Scientific reports that emerge from such processes reflect a hybridization of quantitative and qualitative data, infusing statistics with the empirical observations of lay people. Additionally, the participatory process of workshopping data and inviting input and reflection from local people for whom the science is more relevant aligns with science communication research on attention and motivation. People have greater capacity for understanding and personally processing science if it connects to both: 1) people’s preexisting observations and beliefs, and 2) concrete events or outcomes that can impact their lives, or those that they care about. In collaboratively making and shaping science with people, it is more likely that the science will travel through the voices of the people who helped make it.

The social integration of knowledge via collaborative analysis leads to a stronger and more relevant report compared to the socially remote knowledge that is often contained in official state studies or other scientific documents. Inclusively reporting data-in-context enables laypeople to be better advocates for policy, speak to the press and agency officials, and build community capacity for further action.

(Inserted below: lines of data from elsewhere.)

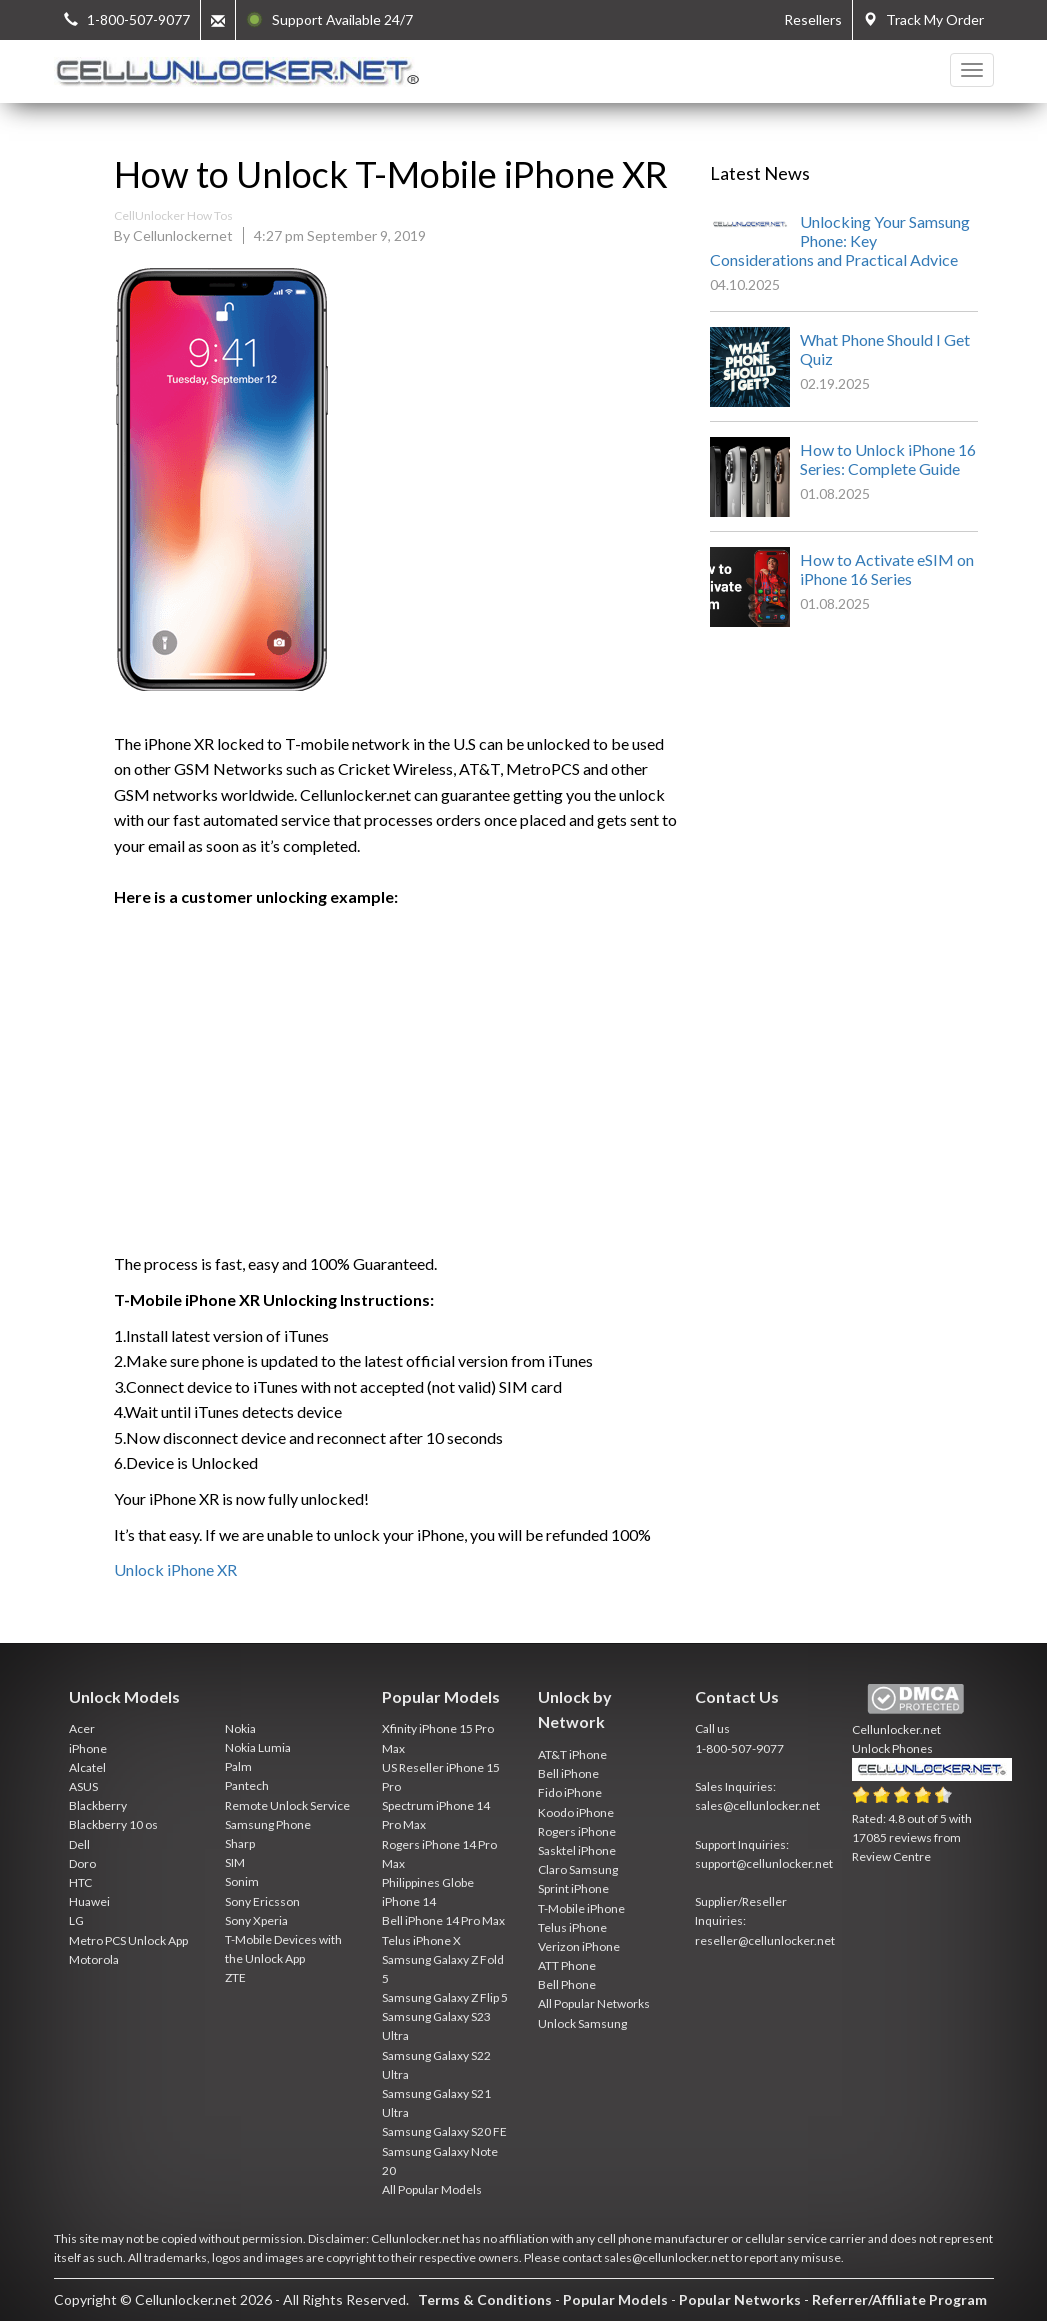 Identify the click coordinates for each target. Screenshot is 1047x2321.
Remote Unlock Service (287, 1805)
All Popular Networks (594, 2003)
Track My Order (923, 19)
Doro (82, 1863)
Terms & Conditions (485, 2299)
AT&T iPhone (572, 1754)
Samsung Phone (268, 1824)
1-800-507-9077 (739, 1748)
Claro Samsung (578, 1869)
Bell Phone (567, 1984)
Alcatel (87, 1767)
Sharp (240, 1843)
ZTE (235, 1977)
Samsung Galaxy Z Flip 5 (445, 1997)
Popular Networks (740, 2299)
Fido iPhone (570, 1792)
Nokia (240, 1728)
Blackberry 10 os (113, 1824)
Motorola (94, 1959)
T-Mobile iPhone (581, 1908)
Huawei (89, 1901)
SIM (235, 1862)
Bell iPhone (568, 1773)
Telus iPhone (572, 1927)
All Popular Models (432, 2189)
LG (76, 1920)
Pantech (247, 1785)
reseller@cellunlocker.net (765, 1940)
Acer (82, 1728)
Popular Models (615, 2299)
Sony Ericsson (262, 1901)
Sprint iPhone (573, 1888)
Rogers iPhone (577, 1831)
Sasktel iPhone (577, 1850)
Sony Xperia (256, 1920)
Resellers (813, 19)
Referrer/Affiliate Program (899, 2299)
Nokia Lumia (258, 1747)
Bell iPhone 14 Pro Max (443, 1920)
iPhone (88, 1748)
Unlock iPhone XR (175, 1569)
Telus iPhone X (421, 1940)
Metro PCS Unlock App (128, 1940)
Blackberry (98, 1805)
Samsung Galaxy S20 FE (444, 2131)
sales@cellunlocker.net (757, 1805)
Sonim (242, 1881)
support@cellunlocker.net (764, 1863)
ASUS (83, 1786)
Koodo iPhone (576, 1812)
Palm (238, 1766)
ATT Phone (567, 1965)
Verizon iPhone (579, 1946)
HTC (80, 1882)
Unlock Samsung (582, 2023)
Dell (79, 1844) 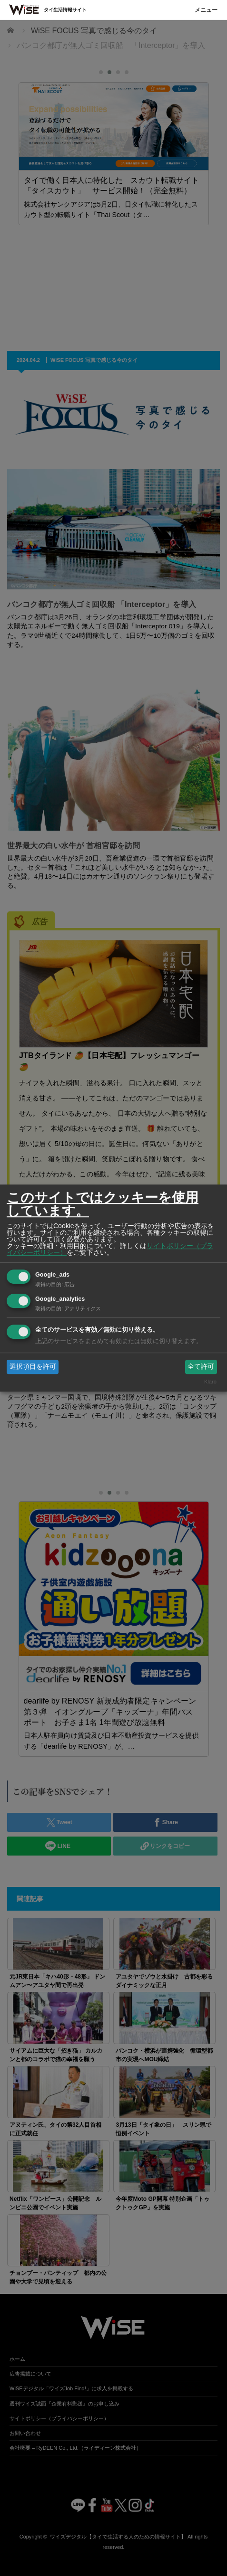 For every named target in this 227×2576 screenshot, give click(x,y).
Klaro (210, 1382)
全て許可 (201, 1366)
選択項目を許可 (33, 1366)
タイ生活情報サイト (65, 9)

Participatory science is supportive of a new kind of “scientific citizenship.” Part of the process is reframing civic institutions and institutional approaches to science to not only be more inclusive, but to also invite new kinds of “questioning communities,” a move that can strengthen not only science but also democracy. Science can also learn from other fields and social movements about how to better support communities and address inequities. We know that we need both community members and scientists to be actively involved in informing policy to have a thriving democracy. As we face multiple crises, from coronavirus to climate change to systemic racism, we would do well to remember that when we come together in discussion and deliberation, sharing what we know, we can create the best outcomes for all.

Barbara Allen is a professor in the Department of Science, Technology, and Society at Virginia Tech. Her research explores the dynamics of non-scientists and scientists working together to produce science for environmental and regulatory change in polluted regions in the US and Europe. Specifically, she is developing new modes of participatory epidemiology towards a more democratic, population-inclusive structuring and interpretation of government health data for policy and intervention. She is author of over 50 peer-reviewed articles and book chapters and has written or edited three books, including, Uneasy Alchemy: Citizens and Experts in Louisiana Chemical Corridor Disputes (MIT Press 2003) and Dynamics of Disaster: Lessons on Risk, Response, and Recovery (with Rachel Dowty, Routledge 2011). Professor Allen is a member of the Working Group on Science Advocacy at UCS.